These findings are consistent with a growing body of research demonstrating the efficacy of GAN-based models for generating complex tabular data across various domains. For instance, Park et al. (2024) reported that a WGAN-GP-based scheme effectively generated tabular data for photovoltaic power forecasting, significantly improving the performance of downstream models. 25 Similarly, its utility has been confirmed in cybersecurity for enhancing intrusion detection systems with high-quality synthetic data. 39 The application of such generative models is particularly relevant in the biomedical field, where data scarcity is a critical and persistent challenge.40,41 Studies have successfully employed GANs to generate synthetic health records that preserve patient privacy while improving the accuracy of decision-making models, 42 and to create realistic tabular data for cardiovascular health research. 43 Medical datasets are often characterized by intricate interdependencies among variables33,44 and the results of this study confirm that WGAN-GP is a powerful tool for handling such complexity.
This study demonstrates that data augmentation with WGAN-GP substantially enhances predictive model performance.
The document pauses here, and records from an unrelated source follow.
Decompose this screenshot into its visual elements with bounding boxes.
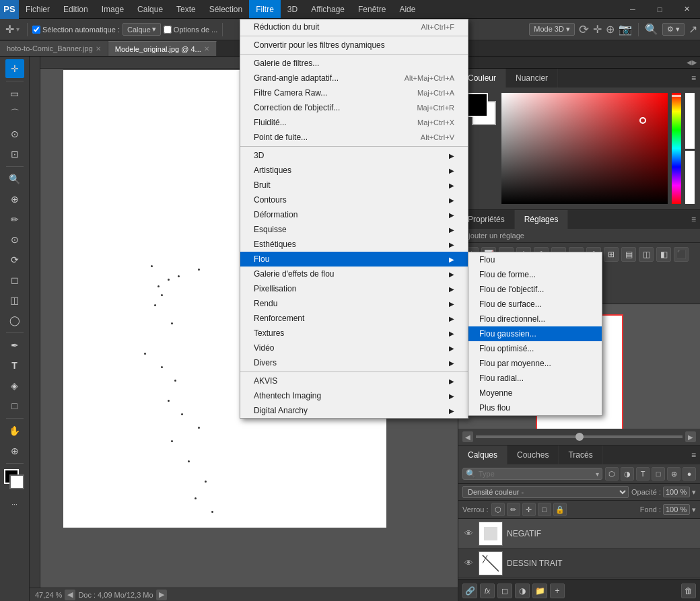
layer-row-dessin-trait[interactable]: 👁 DESSIN TRAIT <box>458 549 700 578</box>
adj-pattern[interactable]: ⊞ <box>534 285 549 299</box>
menu-calque[interactable]: Calque <box>131 0 170 18</box>
opacity-dropdown[interactable]: ▾ <box>692 488 696 497</box>
options-checkbox[interactable]: Options de ... <box>164 26 217 34</box>
adj-gradient-map[interactable]: ▭ <box>464 264 479 279</box>
menu-texte[interactable]: Texte <box>170 0 203 18</box>
adj-alert[interactable]: ⚠ <box>551 285 566 299</box>
adj-color-lookup[interactable]: ▤ <box>621 247 636 262</box>
color-panel-options[interactable]: ≡ <box>687 69 700 87</box>
background-color[interactable] <box>9 474 24 489</box>
tool-crop[interactable]: ⊡ <box>5 145 24 164</box>
status-arrow-right[interactable]: ▶ <box>156 590 167 600</box>
panel-collapse-left[interactable]: ◀ <box>687 59 692 66</box>
adj-threshold[interactable]: ⬛ <box>674 247 689 262</box>
tool-select-rect[interactable]: ▭ <box>5 84 24 103</box>
adj-hsl[interactable]: ⬡ <box>534 247 549 262</box>
doc-tab-2-close[interactable]: ✕ <box>204 45 209 52</box>
lock-all[interactable]: 🔒 <box>553 503 567 516</box>
move-3d-btn[interactable]: ✛ <box>593 23 602 36</box>
layers-panel-menu[interactable]: ≡ <box>687 446 700 464</box>
scale-3d-btn[interactable]: ⊕ <box>606 23 615 36</box>
layer-visibility-dessin-trait[interactable]: 👁 <box>462 557 475 569</box>
layer-filter-pixel[interactable]: ⬡ <box>605 467 619 481</box>
tool-gradient[interactable]: ◫ <box>5 291 24 310</box>
search-dropdown-icon[interactable]: ▾ <box>596 470 599 478</box>
tool-lasso[interactable]: ⌒ <box>5 104 24 123</box>
minimize-button[interactable]: ─ <box>619 0 646 19</box>
foreground-swatch[interactable] <box>464 93 488 117</box>
panel-collapse-right[interactable]: ▶ <box>692 59 697 66</box>
menu-selection[interactable]: Sélection <box>203 0 249 18</box>
menu-edition[interactable]: Edition <box>57 0 95 18</box>
rotate-3d-btn[interactable]: ⟳ <box>579 22 589 37</box>
tool-brush[interactable]: ✏ <box>5 210 24 229</box>
color-gradient[interactable] <box>501 93 668 204</box>
adj-vibrance[interactable]: ❋ <box>516 247 531 262</box>
layer-filter-toggle[interactable]: ● <box>682 467 696 481</box>
adj-posterize[interactable]: ◧ <box>656 247 671 262</box>
tool-type[interactable]: T <box>5 356 24 375</box>
tab-calques[interactable]: Calques <box>458 446 508 464</box>
tool-dodge[interactable]: ◯ <box>5 311 24 330</box>
tab-traces[interactable]: Tracés <box>559 446 602 464</box>
layer-folder-btn[interactable]: 📁 <box>532 584 547 598</box>
lock-artboard[interactable]: □ <box>538 503 551 516</box>
tool-path-select[interactable]: ◈ <box>5 376 24 395</box>
restore-button[interactable]: □ <box>646 0 673 19</box>
tab-proprietes[interactable]: Propriétés <box>458 210 515 229</box>
workspace-btn[interactable]: ⚙ ▾ <box>662 23 685 36</box>
layer-adjustment-btn[interactable]: ◑ <box>515 584 530 598</box>
menu-filtre[interactable]: Filtre <box>249 0 281 18</box>
tool-zoom[interactable]: ⊕ <box>5 441 24 460</box>
layer-filter-shape[interactable]: □ <box>652 467 665 481</box>
fg-bg-colors[interactable] <box>4 469 26 491</box>
tab-nuancier[interactable]: Nuancier <box>506 69 558 87</box>
tool-hand[interactable]: ✋ <box>5 421 24 440</box>
menu-fenetre[interactable]: Fenêtre <box>351 0 392 18</box>
adj-color-balance[interactable]: ◈ <box>551 247 566 262</box>
doc-tab-2[interactable]: Modele_original.jpg @ 4... ✕ <box>108 41 217 56</box>
adj-photo-filter[interactable]: ⬡ <box>586 247 601 262</box>
3d-mode-btn[interactable]: Mode 3D ▾ <box>529 23 575 36</box>
tool-move[interactable]: ✛ <box>5 59 24 78</box>
zoom-arrow-right[interactable]: ▶ <box>685 431 696 442</box>
adj-gradient2[interactable]: ▭ <box>499 285 514 299</box>
adj-selective-color[interactable]: ❑ <box>481 264 496 279</box>
opacity-slider[interactable] <box>685 93 695 204</box>
hue-slider[interactable] <box>672 93 681 204</box>
camera-btn[interactable]: 📷 <box>619 23 632 36</box>
tab-couleur[interactable]: Couleur <box>458 69 506 87</box>
tool-history[interactable]: ⟳ <box>5 250 24 269</box>
tool-shape[interactable]: □ <box>5 396 24 415</box>
layer-new-btn[interactable]: + <box>550 584 565 598</box>
layer-filter-type[interactable]: T <box>636 467 650 481</box>
zoom-track[interactable] <box>476 435 682 438</box>
blend-mode-select[interactable]: Densité couleur - <box>462 486 629 498</box>
tool-quick-select[interactable]: ⊙ <box>5 125 24 143</box>
adj-invert[interactable]: ◫ <box>639 247 654 262</box>
tool-more[interactable]: ··· <box>5 495 24 514</box>
close-button[interactable]: ✕ <box>673 0 700 19</box>
lock-pixels[interactable]: ✏ <box>507 503 520 516</box>
adj-solid-color[interactable]: ■ <box>516 285 531 299</box>
zoom-arrow-left[interactable]: ◀ <box>462 431 473 442</box>
tab-couches[interactable]: Couches <box>508 446 559 464</box>
menu-image[interactable]: Image <box>95 0 131 18</box>
adj-panel-menu[interactable]: ≡ <box>687 210 700 229</box>
menu-aide[interactable]: Aide <box>392 0 422 18</box>
tab-reglages[interactable]: Réglages <box>515 210 569 229</box>
layer-link-btn[interactable]: 🔗 <box>462 584 477 598</box>
fill-input[interactable] <box>663 504 690 515</box>
lock-position[interactable]: ✛ <box>522 503 536 516</box>
tool-clone[interactable]: ⊙ <box>5 230 24 249</box>
menu-3d[interactable]: 3D <box>281 0 304 18</box>
layer-filter-smart[interactable]: ⊕ <box>667 467 680 481</box>
doc-tab-1[interactable]: hoto-to-Comic_Banner.jpg ✕ <box>0 41 108 56</box>
adj-exposure[interactable]: ◑ <box>499 247 514 262</box>
search-btn[interactable]: 🔍 <box>645 23 658 36</box>
menu-fichier[interactable]: Fichier <box>19 0 57 18</box>
fill-dropdown[interactable]: ▾ <box>692 505 696 514</box>
layers-search-input[interactable] <box>479 470 593 478</box>
tool-heal[interactable]: ⊕ <box>5 190 24 209</box>
tool-eyedropper[interactable]: 🔍 <box>5 170 24 188</box>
The most notable improvement was seen in the XGBoost model, where the R² on the test set increased from 0.67 to 0.77. This outcome aligns with a primary goal of data augmentation: the mitigation of model overfitting, which is a common risk when training on limited datasets.45,46 By enriching the training data with high-fidelity synthetic samples, the model is compelled to learn more robust and generalizable decision boundaries rather than memorizing the noise inherent in a small sample.47,48
The effectiveness of this approach is consistent with findings from other domains. For instance, studies have reported significant performance gains by combining synthetic and real data for hydrological forecasting 49 and for predicting clinical outcomes in intensive care. 50 Specifically, Noguer et al. (2022) also showed that GAN-generated data improved ML model performance for predicting hypoglycemic events in patients with diabetes. 51 Furthermore, the performance gains in this study were observed across all three distinct model architectures—XGBoost, SVR, and MLP. This consistent improvement suggests that the benefit is a fundamental consequence of the enhanced data quality and not an artifact of a specific learning algorithm. This is particularly relevant as data augmentation strategies are continually being adapted for diverse and complex regression tasks.52,53
The value of this methodology is especially pronounced in fields like body composition analysis, where a key goal is to develop computational models that can reduce the time and expense associated with resource-intensive experimental procedures. 54 Acquiring gold-standard measurements for body fat, for instance, is a costly process that inherently restricts dataset size. 55 The challenges of building reliable AI models from limited or non-representative biomedical data are well-documented.56,57 Therefore, using a robust generative model to augment these valuable but scarce datasets offers a practical pathway to develop more accurate and accessible predictive tools.
Across all experimental conditions, the XGBoost model consistently demonstrated superior predictive performance compared to both SVR and MLP. This robust performance is largely attributable to the inherent strengths of GBMs in handling structured, tabular data.58,59 Tree-based ensembles like XGBoost are adept at capturing complex, non-linear relationships and high-order feature interactions directly from the data. 60 This aligns with other comparative studies where XGBoost has proven to be a top-performing model for regression tasks.61,62 Furthermore, its built-in L1 and L2 regularization helps control model complexity, which is a crucial advantage for preventing overfitting, particularly when working with datasets of limited size.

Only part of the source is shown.